- [EXERCISE BRIEF]:
Copy the lines exactly as they appear, starting with the first line of the records and ending with the line that contains "ঘটনায় কেন্দ্রের কড়া".

Dataset records:
+---+
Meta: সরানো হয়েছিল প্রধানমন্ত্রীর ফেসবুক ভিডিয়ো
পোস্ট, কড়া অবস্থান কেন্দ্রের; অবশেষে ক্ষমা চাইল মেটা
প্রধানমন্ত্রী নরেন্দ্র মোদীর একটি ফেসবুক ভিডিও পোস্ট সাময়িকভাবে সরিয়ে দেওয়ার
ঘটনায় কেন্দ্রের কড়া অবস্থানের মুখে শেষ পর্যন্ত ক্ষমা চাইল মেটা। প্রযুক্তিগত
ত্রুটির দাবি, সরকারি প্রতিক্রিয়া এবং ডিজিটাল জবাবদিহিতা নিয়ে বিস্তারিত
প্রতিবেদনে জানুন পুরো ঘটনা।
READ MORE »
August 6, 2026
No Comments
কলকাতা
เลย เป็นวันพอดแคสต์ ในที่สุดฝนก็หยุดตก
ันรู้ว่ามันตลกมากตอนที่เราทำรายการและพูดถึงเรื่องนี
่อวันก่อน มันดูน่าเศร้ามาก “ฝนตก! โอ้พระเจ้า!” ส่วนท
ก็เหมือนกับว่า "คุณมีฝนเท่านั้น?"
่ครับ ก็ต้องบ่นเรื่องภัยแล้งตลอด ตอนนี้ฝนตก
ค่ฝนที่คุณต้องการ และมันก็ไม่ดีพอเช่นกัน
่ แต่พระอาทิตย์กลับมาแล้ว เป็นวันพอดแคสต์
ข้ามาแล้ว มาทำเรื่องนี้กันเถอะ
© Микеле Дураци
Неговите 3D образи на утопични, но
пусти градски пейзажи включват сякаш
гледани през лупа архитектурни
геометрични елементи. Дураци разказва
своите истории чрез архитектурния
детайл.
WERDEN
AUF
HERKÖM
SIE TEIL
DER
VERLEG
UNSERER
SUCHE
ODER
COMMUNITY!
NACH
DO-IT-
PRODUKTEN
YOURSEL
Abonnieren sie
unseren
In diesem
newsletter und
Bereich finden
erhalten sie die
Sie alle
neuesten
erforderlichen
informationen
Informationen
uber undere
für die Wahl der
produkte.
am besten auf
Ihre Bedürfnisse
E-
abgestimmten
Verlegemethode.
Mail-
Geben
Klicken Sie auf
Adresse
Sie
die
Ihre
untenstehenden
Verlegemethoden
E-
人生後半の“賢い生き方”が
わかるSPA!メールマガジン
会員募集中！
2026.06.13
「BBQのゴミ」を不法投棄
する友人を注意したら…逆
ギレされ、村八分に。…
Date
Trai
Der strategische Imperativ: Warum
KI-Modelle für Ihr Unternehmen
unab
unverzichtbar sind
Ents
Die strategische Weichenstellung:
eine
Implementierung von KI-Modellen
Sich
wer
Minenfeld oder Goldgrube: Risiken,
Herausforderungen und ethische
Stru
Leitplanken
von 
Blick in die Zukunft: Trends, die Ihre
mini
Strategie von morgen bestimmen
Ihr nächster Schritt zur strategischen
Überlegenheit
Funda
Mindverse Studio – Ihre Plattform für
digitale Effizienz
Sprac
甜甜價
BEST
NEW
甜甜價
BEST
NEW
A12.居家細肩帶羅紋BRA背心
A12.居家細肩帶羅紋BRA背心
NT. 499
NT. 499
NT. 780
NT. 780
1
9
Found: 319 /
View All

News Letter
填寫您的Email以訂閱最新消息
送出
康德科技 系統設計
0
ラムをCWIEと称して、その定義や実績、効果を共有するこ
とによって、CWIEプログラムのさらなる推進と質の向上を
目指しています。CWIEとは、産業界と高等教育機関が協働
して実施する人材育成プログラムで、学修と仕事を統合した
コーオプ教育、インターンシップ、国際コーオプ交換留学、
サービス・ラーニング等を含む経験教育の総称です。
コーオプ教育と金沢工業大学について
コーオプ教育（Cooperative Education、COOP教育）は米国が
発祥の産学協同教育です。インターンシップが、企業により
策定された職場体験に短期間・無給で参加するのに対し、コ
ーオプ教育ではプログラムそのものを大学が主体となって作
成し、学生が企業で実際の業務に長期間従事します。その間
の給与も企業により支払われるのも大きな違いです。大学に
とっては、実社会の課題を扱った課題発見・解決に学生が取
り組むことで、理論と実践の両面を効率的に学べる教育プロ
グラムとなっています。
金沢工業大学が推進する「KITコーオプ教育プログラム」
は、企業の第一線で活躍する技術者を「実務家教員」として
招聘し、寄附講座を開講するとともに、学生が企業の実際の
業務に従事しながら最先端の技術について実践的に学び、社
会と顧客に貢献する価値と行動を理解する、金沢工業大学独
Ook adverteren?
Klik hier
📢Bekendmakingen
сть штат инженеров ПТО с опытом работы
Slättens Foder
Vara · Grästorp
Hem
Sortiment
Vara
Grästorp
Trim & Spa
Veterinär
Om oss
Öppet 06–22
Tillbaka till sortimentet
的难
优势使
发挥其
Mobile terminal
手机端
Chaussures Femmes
+---+
- [WRITTEN ANSWER]:
Meta: সরানো হয়েছিল প্রধানমন্ত্রীর ফেসবুক ভিডিয়ো
পোস্ট, কড়া অবস্থান কেন্দ্রের; অবশেষে ক্ষমা চাইল মেটা
প্রধানমন্ত্রী নরেন্দ্র মোদীর একটি ফেসবুক ভিডিও পোস্ট সাময়িকভাবে সরিয়ে দেওয়ার
ঘটনায় কেন্দ্রের কড়া অবস্থানের মুখে শেষ পর্যন্ত ক্ষমা চাইল মেটা। প্রযুক্তিগত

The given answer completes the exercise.